* [To do]: Look below for lines that hold the string "insanların" and copy each one.

══ Provided records

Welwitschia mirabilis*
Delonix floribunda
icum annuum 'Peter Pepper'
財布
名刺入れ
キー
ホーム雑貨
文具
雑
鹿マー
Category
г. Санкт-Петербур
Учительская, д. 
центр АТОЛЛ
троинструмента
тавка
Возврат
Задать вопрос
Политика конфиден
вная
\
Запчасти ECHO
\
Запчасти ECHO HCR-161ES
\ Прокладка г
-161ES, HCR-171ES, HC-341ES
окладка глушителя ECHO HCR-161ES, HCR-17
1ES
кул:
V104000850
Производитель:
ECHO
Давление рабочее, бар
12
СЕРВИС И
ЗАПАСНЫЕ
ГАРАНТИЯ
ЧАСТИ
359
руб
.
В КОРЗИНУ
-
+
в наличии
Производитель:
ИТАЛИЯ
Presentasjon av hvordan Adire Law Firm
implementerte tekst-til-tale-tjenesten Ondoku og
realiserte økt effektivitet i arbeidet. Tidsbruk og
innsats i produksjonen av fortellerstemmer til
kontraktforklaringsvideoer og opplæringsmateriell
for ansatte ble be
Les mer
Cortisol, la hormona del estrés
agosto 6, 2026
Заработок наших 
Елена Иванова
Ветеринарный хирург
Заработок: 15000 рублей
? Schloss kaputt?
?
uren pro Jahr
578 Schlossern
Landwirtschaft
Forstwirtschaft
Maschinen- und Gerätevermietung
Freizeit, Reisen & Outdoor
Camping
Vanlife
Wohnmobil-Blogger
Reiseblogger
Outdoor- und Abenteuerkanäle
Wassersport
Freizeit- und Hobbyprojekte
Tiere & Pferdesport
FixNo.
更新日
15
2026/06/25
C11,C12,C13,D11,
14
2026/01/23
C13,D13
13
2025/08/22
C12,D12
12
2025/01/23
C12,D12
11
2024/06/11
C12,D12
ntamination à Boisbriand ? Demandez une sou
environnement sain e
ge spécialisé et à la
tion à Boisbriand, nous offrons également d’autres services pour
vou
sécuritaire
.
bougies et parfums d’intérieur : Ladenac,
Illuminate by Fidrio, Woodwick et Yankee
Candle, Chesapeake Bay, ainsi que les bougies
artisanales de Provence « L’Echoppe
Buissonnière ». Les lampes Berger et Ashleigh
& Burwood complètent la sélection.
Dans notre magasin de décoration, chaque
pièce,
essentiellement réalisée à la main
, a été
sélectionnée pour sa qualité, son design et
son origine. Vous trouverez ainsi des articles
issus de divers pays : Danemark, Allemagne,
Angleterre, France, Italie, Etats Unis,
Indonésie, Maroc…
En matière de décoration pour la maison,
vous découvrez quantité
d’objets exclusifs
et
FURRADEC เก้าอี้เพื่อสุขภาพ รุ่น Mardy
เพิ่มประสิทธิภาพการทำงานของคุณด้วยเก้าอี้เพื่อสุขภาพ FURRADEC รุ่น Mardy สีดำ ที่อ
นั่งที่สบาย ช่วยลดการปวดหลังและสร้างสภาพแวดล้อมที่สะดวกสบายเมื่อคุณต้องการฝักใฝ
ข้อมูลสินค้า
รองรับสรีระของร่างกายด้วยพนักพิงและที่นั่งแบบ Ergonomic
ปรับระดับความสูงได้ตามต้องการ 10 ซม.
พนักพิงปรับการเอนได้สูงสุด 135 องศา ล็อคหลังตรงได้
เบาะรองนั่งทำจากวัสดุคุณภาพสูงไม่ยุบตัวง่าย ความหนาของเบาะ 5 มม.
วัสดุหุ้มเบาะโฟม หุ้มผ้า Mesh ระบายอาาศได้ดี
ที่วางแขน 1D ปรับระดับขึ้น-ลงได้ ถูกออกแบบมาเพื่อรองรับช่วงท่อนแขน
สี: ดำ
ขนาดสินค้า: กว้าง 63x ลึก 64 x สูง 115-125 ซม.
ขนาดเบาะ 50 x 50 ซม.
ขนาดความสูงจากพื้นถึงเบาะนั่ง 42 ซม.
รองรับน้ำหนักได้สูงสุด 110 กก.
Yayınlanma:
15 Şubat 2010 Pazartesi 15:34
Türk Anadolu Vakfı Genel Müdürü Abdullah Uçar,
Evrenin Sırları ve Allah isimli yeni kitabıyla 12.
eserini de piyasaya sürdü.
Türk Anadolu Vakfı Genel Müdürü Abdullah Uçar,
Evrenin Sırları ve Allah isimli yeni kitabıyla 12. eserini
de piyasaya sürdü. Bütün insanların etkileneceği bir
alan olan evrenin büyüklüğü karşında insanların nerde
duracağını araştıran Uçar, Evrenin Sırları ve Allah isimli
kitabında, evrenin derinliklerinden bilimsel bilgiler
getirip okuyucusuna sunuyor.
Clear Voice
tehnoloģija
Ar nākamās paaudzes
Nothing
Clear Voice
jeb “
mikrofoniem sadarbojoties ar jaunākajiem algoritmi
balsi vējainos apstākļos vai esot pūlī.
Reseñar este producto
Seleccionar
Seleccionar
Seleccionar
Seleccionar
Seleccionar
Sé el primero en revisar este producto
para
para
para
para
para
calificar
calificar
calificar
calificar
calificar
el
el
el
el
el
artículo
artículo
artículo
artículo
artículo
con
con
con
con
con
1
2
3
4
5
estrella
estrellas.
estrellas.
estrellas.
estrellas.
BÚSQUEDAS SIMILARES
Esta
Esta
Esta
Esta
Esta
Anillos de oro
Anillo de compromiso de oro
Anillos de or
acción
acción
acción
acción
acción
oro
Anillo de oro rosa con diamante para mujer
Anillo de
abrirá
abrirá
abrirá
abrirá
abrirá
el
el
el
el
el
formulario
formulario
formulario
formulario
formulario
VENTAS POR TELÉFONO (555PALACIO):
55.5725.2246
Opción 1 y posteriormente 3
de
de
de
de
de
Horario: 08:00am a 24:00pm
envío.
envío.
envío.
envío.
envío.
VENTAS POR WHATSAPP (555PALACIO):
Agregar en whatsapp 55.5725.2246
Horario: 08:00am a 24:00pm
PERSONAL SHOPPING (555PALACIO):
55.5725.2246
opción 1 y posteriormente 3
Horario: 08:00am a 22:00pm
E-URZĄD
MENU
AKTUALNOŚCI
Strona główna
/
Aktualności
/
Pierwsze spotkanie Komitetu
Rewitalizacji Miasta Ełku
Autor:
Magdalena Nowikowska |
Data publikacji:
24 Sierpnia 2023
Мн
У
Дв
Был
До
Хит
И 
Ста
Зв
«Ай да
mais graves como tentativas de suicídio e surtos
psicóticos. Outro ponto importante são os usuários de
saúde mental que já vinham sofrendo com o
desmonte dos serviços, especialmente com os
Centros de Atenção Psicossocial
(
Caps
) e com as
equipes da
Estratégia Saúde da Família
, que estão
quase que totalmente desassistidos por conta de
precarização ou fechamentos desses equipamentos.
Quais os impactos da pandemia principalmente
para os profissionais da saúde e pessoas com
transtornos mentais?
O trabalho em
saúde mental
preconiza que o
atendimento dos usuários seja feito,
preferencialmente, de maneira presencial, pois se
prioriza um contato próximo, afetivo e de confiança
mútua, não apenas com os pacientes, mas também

════

* [Answer below]:
de piyasaya sürdü. Bütün insanların etkileneceği bir
alan olan evrenin büyüklüğü karşında insanların nerde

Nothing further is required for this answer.